We have created a new object to create a new instance of a PowerShell object and used the Add-Member cmdlet custom Properties to that object and store it in the $report variable for each mailbox in the list. The results are then added to the $Output array defined earlier. Finally, Export-CSV is used to export the output to the Recoverable Items subfolder called size.csv in the current working directory:

$Output = @()

Write-Host "Retrieving the List of mailboxes"
$mbx = @(Get-Mailbox -Resultsize Unlimited)

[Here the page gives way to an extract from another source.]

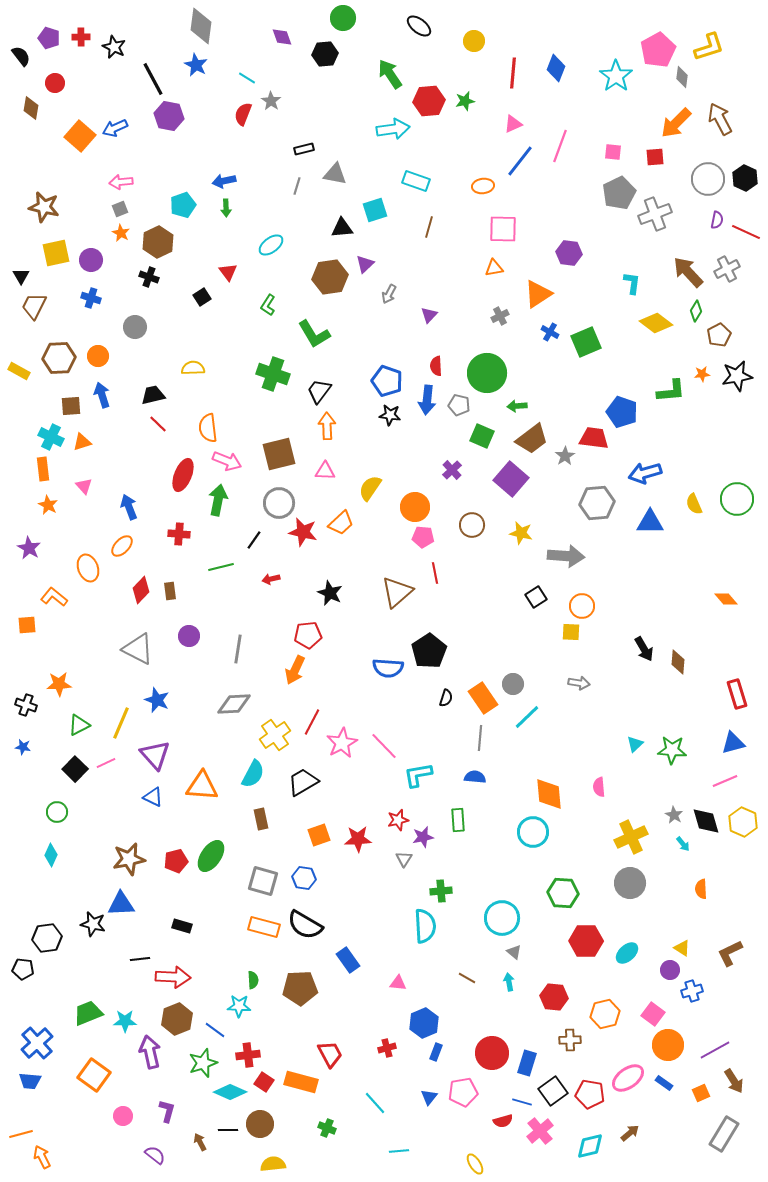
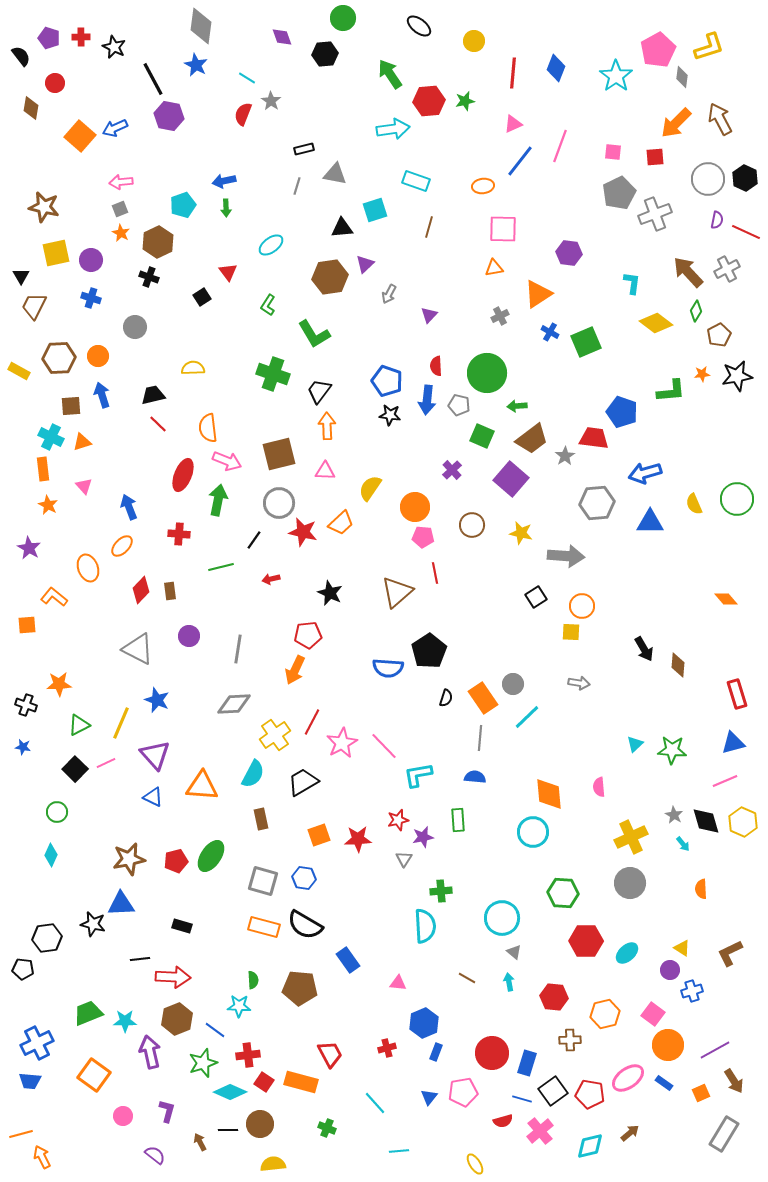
brown diamond at (678, 662): moved 3 px down
brown pentagon at (300, 988): rotated 8 degrees clockwise
blue cross at (37, 1043): rotated 16 degrees clockwise
blue line at (522, 1102): moved 3 px up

foreach ($Mailbox in $mbx)
{
    $Name = $Mailbox.Name

    Write-Host "Checking $Name Mailbox"
 
    $AuditsFoldersize = ($mailbox | Get-MailboxFolderStatistics -FolderScope RecoverableItems | Where {$_.Name -eq "Audits"}).FolderSize

    if ($AuditsFolderSize -ne $Null) {$AuditsFoldersize} else {$AuditsFoldersize = 0}

    $DiscoveryHoldsFoldersize = ($mailbox | Get-MailboxFolderStatistics -FolderScope RecoverableItems | Where {$_.Name -eq "DiscoveryHolds"}).FolderSize

    if ($DiscoveryHoldsFoldersize -ne $Null) {$DiscoveryHoldsFoldersize} else {$DiscoveryHoldsFoldersize = 0}


    $PurgesFoldersize = ($mailbox | Get-MailboxFolderStatistics -FolderScope RecoverableItems | Where {$_.Name -eq "Purges"}).FolderSize


    $VersionsFoldersize = ($mailbox | Get-MailboxFolderStatistics -FolderScope RecoverableItems | Where {$_.Name -eq "Versions"}).FolderSize

    $report = New-Object PSObject

    $report | Add-Member NoteProperty -Name "Name" -Value $Name

    $report | Add-Member NoteProperty -Name "Audits Sub Folder Size" -Value $AuditsFoldersize

    $report | Add-Member NoteProperty -Name "Deletions Sub Folder Size" -Value $DeletionsFoldersize

    $report | Add-Member NoteProperty -Name "DiscoveryHolds Sub Folder Size" -Value $DiscoveryHoldsFoldersize

    $report | Add-Member NoteProperty -Name "Purges Sub Folder Size" -Value $PurgesFoldersize

    $report | Add-Member NoteProperty -Name "Versions Sub Folder Size" -Value $VersionsFoldersize

    $Output += $report

    Write-Host "$Name, $AuditsFoldersize, $DeletionsFoldersize, $DiscoveryHoldsFoldersize, $PurgesFoldersize, $VersionsFoldersize"
}
 
Write-Host "Writing output to RecoverableItemssubfolderssize.csv"
 
$Output | Export-CSV RecoverableItemssubfolderssize.csv -NoTypeInformation

Summary

In this Article, you learned the use of various types of In-place holds and eDiscovery search. You also learned how they can help organizations meet their regulatory compliance requirements. You learned how to log admin actions and mailbox access by the Administrator audit and the mailbox logging functionality in the Exchange server 2013/2016 and Exchange online. The tools and cmdlets explained in this Article will help organizations retain content that is important for them and search and send it to appropriate parties at a later date for a review.